The village of Phini, in the scenic Troödos Mountains Photo: Alamy
At last, tourists are returning to Cyprus, says Paul Kendall, who ‘risked’ a holiday there at the height of its banking crisis on Telegraph.
Beside a coastal road, outside an empty villa, stands a billboard for the Cyprus Samaritans. “We listen. We care,” it says. “When times are hard, contact us.” The advertisement isn’t new; the Samaritans have been operating in Cyprus since 1997, but never before has its message been so relevant. Earlier this year, Cyprus’s government staged an unprecedented raid on its citizens’ bank accounts. Anything over €100,000 (£85,000) in the country’s two biggest banks was frozen with immediate effect; today it’s still not clear whether any of it will ever be returned.
The move – carried out at the insistence of the European Union and the International Monetary Fund – left countless retirement plans in tatters. It also brought to a screeching halt a cavalier economic experiment which had seen Cyprus’s banking sector grow to eight times the size of the country’s GDP, a figure higher than in Iceland or Ireland, two of Europe’s biggest basket cases.

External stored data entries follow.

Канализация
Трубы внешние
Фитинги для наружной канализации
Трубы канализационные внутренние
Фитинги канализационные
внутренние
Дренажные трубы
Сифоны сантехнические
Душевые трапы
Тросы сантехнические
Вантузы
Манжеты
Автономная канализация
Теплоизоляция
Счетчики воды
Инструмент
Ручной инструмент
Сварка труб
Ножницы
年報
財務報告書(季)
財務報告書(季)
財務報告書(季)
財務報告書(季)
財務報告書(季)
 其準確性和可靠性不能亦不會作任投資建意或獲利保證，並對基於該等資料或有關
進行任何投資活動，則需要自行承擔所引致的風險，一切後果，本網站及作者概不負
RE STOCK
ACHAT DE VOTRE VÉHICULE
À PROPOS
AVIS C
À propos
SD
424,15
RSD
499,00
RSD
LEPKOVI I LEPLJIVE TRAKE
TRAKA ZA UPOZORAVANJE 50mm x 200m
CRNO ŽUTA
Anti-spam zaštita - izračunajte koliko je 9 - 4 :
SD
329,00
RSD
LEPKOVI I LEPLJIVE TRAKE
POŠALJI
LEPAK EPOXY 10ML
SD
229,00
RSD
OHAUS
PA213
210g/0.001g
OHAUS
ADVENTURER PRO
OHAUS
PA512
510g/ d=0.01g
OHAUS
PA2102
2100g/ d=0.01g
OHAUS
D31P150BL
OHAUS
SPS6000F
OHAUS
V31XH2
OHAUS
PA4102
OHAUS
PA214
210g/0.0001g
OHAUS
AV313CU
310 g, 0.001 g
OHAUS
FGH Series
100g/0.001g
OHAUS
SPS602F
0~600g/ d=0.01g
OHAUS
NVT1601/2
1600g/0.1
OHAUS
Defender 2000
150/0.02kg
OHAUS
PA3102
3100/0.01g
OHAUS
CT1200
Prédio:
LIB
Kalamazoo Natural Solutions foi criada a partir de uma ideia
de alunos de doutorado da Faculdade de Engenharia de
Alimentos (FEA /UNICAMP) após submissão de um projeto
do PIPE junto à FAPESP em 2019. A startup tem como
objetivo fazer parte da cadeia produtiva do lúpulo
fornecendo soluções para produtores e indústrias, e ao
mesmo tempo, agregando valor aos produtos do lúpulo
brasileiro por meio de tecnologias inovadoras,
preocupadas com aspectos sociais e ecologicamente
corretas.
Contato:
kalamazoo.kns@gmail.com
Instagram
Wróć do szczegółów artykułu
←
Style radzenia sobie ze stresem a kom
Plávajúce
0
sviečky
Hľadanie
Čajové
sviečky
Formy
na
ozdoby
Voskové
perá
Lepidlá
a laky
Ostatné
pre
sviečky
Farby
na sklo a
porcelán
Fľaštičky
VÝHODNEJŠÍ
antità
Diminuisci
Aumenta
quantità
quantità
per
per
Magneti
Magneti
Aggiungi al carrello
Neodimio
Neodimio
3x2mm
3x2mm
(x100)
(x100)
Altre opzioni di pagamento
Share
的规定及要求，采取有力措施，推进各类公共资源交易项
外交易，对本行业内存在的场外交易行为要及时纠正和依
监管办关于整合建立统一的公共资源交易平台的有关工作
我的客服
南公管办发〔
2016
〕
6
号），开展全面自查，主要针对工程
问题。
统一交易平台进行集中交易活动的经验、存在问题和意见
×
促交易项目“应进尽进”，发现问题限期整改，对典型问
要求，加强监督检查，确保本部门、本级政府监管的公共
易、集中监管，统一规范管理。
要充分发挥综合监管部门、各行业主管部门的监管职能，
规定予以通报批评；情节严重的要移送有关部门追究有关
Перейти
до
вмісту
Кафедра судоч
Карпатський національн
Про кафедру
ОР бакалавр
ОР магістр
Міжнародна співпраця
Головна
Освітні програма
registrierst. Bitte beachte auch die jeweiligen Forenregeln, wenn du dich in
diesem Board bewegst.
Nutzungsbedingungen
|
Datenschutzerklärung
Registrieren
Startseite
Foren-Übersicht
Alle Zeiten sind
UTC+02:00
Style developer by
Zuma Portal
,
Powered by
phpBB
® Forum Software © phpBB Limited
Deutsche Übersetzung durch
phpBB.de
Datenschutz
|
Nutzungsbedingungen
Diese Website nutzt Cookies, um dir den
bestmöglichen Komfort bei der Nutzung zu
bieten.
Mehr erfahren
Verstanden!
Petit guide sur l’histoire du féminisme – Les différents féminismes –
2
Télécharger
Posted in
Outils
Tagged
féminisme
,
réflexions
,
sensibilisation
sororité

To make matters worse, when Cyprus needed them most, its holidaymakers stopped coming. In the run-up to Easter, when Cyprus is usually one of the most popular destinations for British tourists, bookings fell through the floor. The website Lastminute.com reported a 75 per cent drop compared with the same period last year; hotels that would normally have been packed were left deserted.
You couldn’t blame tourists for staying away. Photographs of long queues for cashpoint machines and reports in the papers of strict capital controls suggested it would be difficult to get money out. Retailers were on the brink of bankruptcy and those that survived were not taking cards. Worst of all, the Foreign Office’s advice – that holidaymakers should take enough cash to “cover the duration of their stay” – seemed to be a recipe for muggings.
“Advising people to take large amounts of cash to a place where people are desperate for it is an open invitation to criminals,” said one MP.